İfade hürriyeti her tür fikrin açıklanacağı ve bu açıklamaların ifade hürriyeti kapsamında korunacağını garanti etmemektedir. İnsanlara şiddet çağrısı yapan, kamu düzeyini dolayısıyla da ülke bütünlüğünü bozmaya çalışan ifadelerin bu kapsamda korunmaları gerektiği düşünülemez.
Çünkü ifade hürriyeti belli şartlar altında ve belli durumlarda sınırlanması gereken bir hürriyettir. İfade hürriyetini sınırsız olarak tahayyül etmek, aslında bu hürriyetin kendisini reddetmektir. Çünkü bu hürriyetin sınırsız olması, başkalarının haklarına tecavüzün meşru olduğu gibi, kabul edilemez bir sonuç doğuracaktır.
Çünkü insanların kendilerini ifade etmeleri kişisel gelişimleri ve mutluluklarını netice verdiği gibi tüm toplumun refahına da katkıda bulunacaktır. Bu nedenle toplumdaki insanların kendilerini serbestçe ifade edebilmeleri gerekir. Ancak şiddete teşvik etmeden ve kamu düzenini bozmadan. Eğer bir kısım kişiler ifade hürriyetini kötüye kullanarak şiddet çağrısı yapar ya da kamu düzenini bozarlarsa devlet her zaman bu insanları cezalandırma hakkına sahiptir ve bu hakkını da etkin bir şekilde kullanabilmelidir.
Hürriyetin sınırlarını genişletmek yada hürriyet çıtasını yükseltmek, doğası gereği özgürlük ve güvenlik arasında bir denge kurmayı gerektirir. Bu dengeyi sağlamak da sorusuz aşılabilen bir süreç değildir. Bu süreçte bazen bu hürriyetleri kullananların tutumu, bazen de ulusal uygularımızı denetleyen İnsan Hakları Mahkemesinin Kararları şevk kırıcı olabilmektedir. Zaten mahkeme kararlarının, hiçbir etki altında kalmadan daima saf hukuku yansıttığını söylemek iddialı bir ifadedir.

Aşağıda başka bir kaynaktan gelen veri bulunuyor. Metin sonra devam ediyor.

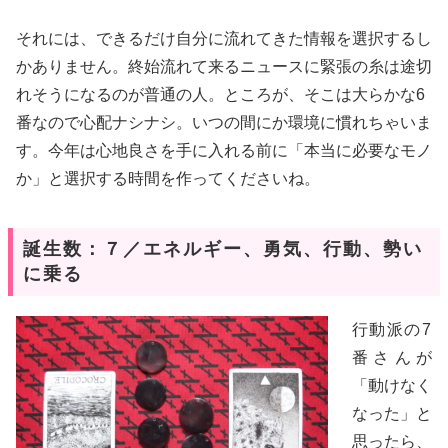
それには、できるだけ自分に流れてきた情報を選択するし
かありません。終始流れて来るニュースに緊張の糸は途切
れそうになるのが普通の人。ところが、そこは大らかな6
番なので心配ナシナシ。いつの間にか環境に慣れちゃいま
す。今年は心地良さを手に入れる前に「本当に必要なモノ
か」と選択する時間を作ってくださいね。
誕生数：７／エネルギー、勇気、行動、勢い
に乗る
行動派の7
番さんが
「動けなく
なった」と
思ったら、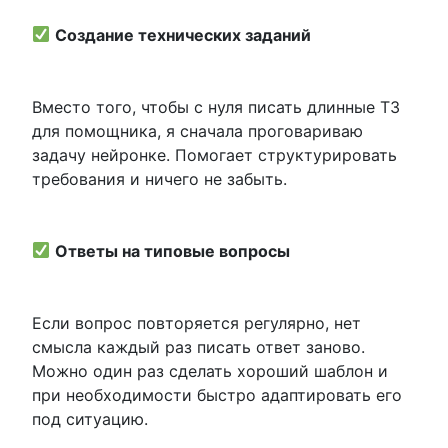
Создание технических заданий
Вместо того, чтобы с нуля писать длинные ТЗ
для помощника, я сначала проговариваю
задачу нейронке. Помогает структурировать
требования и ничего не забыть.
Ответы на типовые вопросы
Если вопрос повторяется регулярно, нет
смысла каждый раз писать ответ заново.
Можно один раз сделать хороший шаблон и
при необходимости быстро адаптировать его
под ситуацию.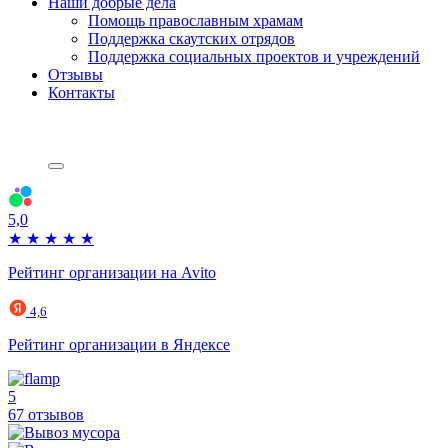
Наши добрые дела
Помощь православным храмам
Поддержка скаутских отрядов
Поддержка социальных проектов и учреждений
Отзывы
Контакты
5,0
★
★
★
★
★
Рейтинг организации на Avito
4,6
Рейтинг организации в Яндексе
5
67 отзывов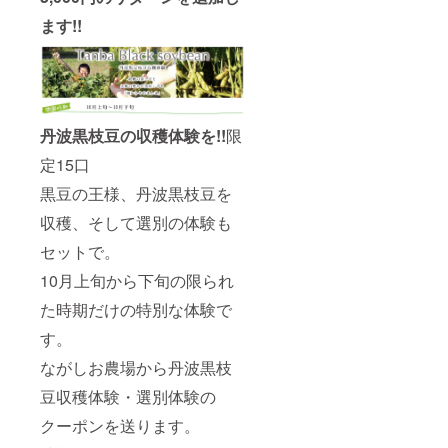
ます!!
丹波黒枝豆の収穫体験を!!
限
定15口
黒豆の王様、丹波黒枝豆を
収穫、そして選別の体験も
セットで。
10月上旬から下旬の限られ
た時期だけの特別な体験で
す。
ながしお農場から丹波黒枝
豆収穫体験・選別体験の
クーポンを送ります。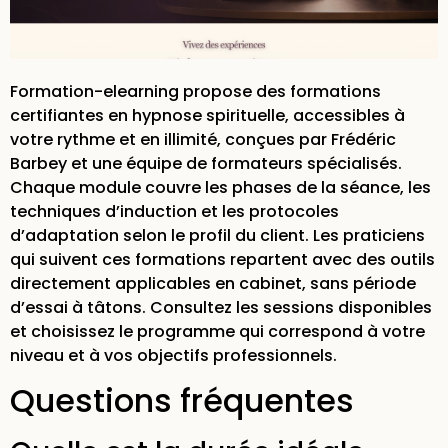
Formation-elearning propose des
formations
certifiantes en hypnose spirituelle
, accessibles à
votre rythme et en illimité, conçues par Frédéric
Barbey et une
équipe de formateurs spécialisés
.
Chaque module couvre les phases de la séance, les
techniques d’induction et les protocoles
d’adaptation selon le profil du client. Les praticiens
qui suivent ces formations repartent avec des outils
directement applicables en cabinet, sans période
d’essai à tâtons. Consultez les sessions disponibles
et choisissez le programme qui correspond à votre
niveau et à vos objectifs professionnels.
Questions fréquentes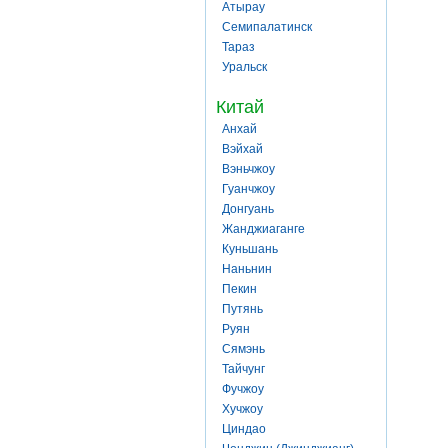
Атырау
Семипалатинск
Тараз
Уральск
Китай
Анхай
Вэйхай
Вэньчжоу
Гуанчжоу
Донгуань
Жанджиаганге
Куньшань
Наньнин
Пекин
Путянь
Руян
Сямэнь
Тайчунг
Фучжоу
Хучжоу
Циндао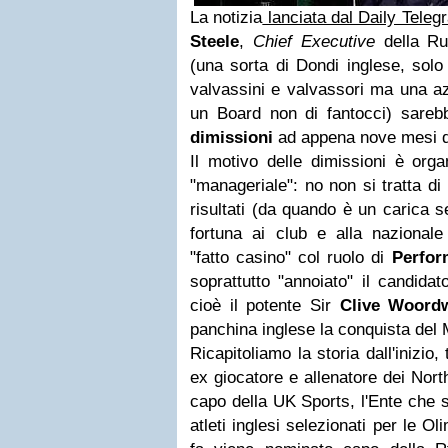
La notizia
lanciata dal Daily Teleg
Steele
,
Chief Executive
della Ru
(una sorta di Dondi inglese, sol
valvassini e valvassori ma una a
un Board non di fantocci) sare
dimissioni
ad appena nove mesi da
Il motivo delle dimissioni è orga
"manageriale": no non si tratta d
risultati (da quando è un carica s
fortuna ai club e alla nazionale 
"fatto casino" col ruolo di
Perfor
soprattutto "annoiato" il candida
cioè il potente Sir
Clive Woord
panchina inglese la conquista del
Ricapitoliamo la storia dall'inizio,
ex giocatore e allenatore dei Nor
capo della UK Sports, l'Ente che s
atleti inglesi selezionati per le O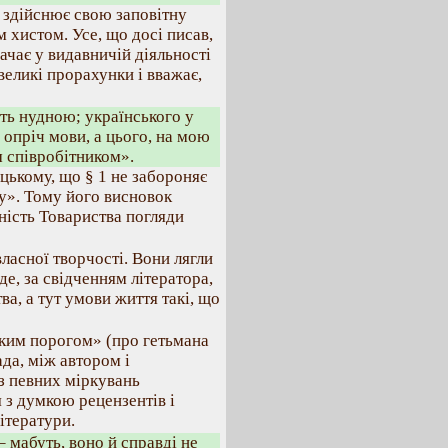
» здійснює свою заповітну
 хистом. Усе, що досі писав,
ачає у видавничій діяльності
великі прорахунки і вважає,
ть нудною; українського у
 опріч мови, а цього, на мою
м співробітником».
цькому, що § 1 не забороняє
у». Тому його висновок
ість Товариства погляди
власної творчості. Вони лягли
е, за свідченням літератора,
а, а тут умови життя такі, що
ким порогом» (про гетьмана
да, між автором і
з певних міркувань
 з думкою рецензентів і
ітератури.
– мабуть, воно й справді не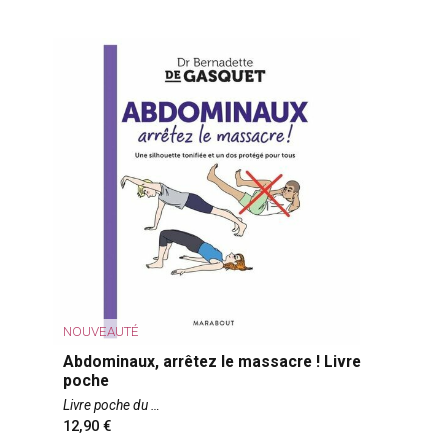
NOUVEAUTÉ
Abdominaux, arrêtez le massacre ! Livre
poche
Livre poche du
12,90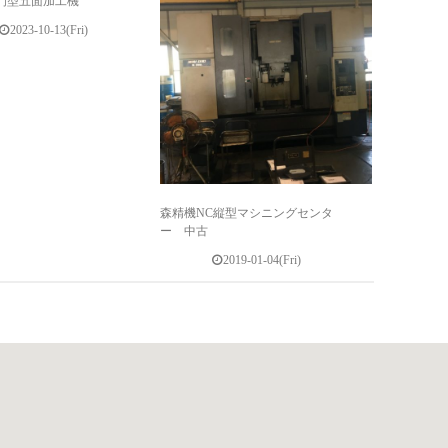
門型五面加工機
2023-10-13(Fri)
森精機NC縦型マシニングセンタ
ー 中古
2019-01-04(Fri)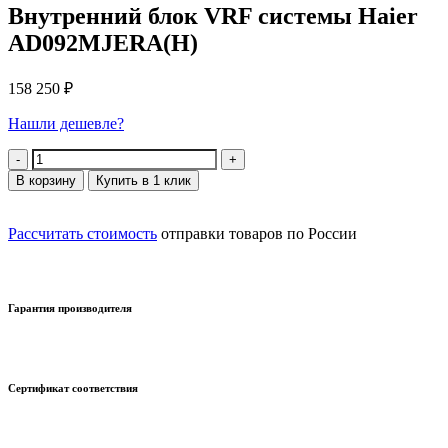
Внутренний блок VRF системы Haier
AD092MJERA(H)
158 250
₽
Нашли дешевле?
Количество
В корзину
Купить в 1 клик
Рассчитать стоимость
отправки товаров по России
Гарантия производителя
Сертификат соответствия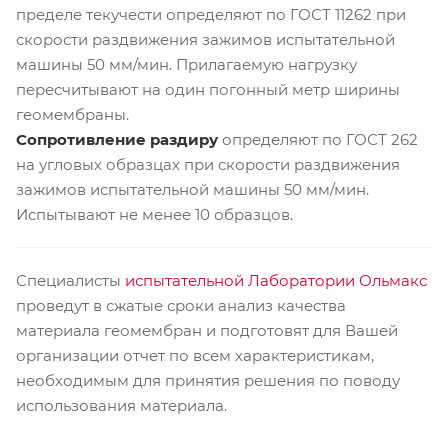
пределе текучести определяют по ГОСТ 11262 при
скорости раздвижения зажимов испытательной
машины 50 мм/мин. Прилагаемую нагрузку
пересчитывают на один погонный метр ширины
геомембраны.
Сопротивление раздиру
определяют по ГОСТ 262
на угловых образцах при скорости раздвижения
зажимов испытательной машины 50 мм/мин.
Испытывают не менее 10 образцов.
Специалисты
испытательной Лаборатории Ольмакс
проведут в сжатые сроки анализ качества
материала геомембран и подготовят для Вашей
организации отчет по всем характеристикам,
необходимым для принятия решения по поводу
использования материала.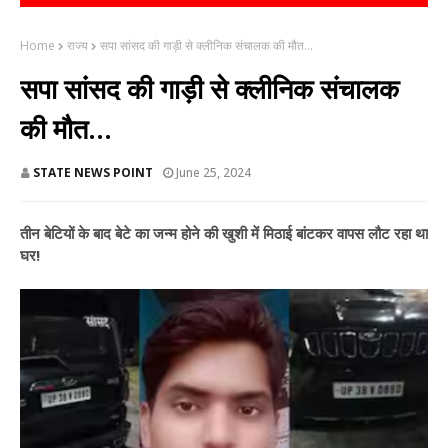
Home
राज्य
सपा सांसद की गाड़ी से क्लीनिक संचालक की मौत...
सपा सांसद की गाड़ी से क्लीनिक संचालक
की मौत...
STATE NEWS POINT
June 25, 2024
तीन बेटियों के बाद बेटे का जन्म होने की खुशी में मिठाई बांटकर वापस लौट रहा था
घर!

Bu nedenle İnsan Hakları Mahkemesi Kararlarında da eleştirilecek bir çok husus vardır. Ancak, bu mahkeme kararları bir standardı ifade ettiklerinden ve ülkemiz için bağlayıcı olduklarından dikkatle okunmaları gerekir. Yine de bunlar ve bunlara benzer olumsuzluklar özgürlüklerden bir geri dönüşe bahane edilmemelidir.